# Task:
Retype the records exactly, with nothing added or dropped.

Pixel coordinate grounding data
+++++

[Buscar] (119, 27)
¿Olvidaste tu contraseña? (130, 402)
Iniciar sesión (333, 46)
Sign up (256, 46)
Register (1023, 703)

+++++

# Reply to the task:
[Buscar] (119, 27)
¿Olvidaste tu contraseña? (130, 402)
Iniciar sesión (333, 46)
Sign up (256, 46)
Register (1023, 703)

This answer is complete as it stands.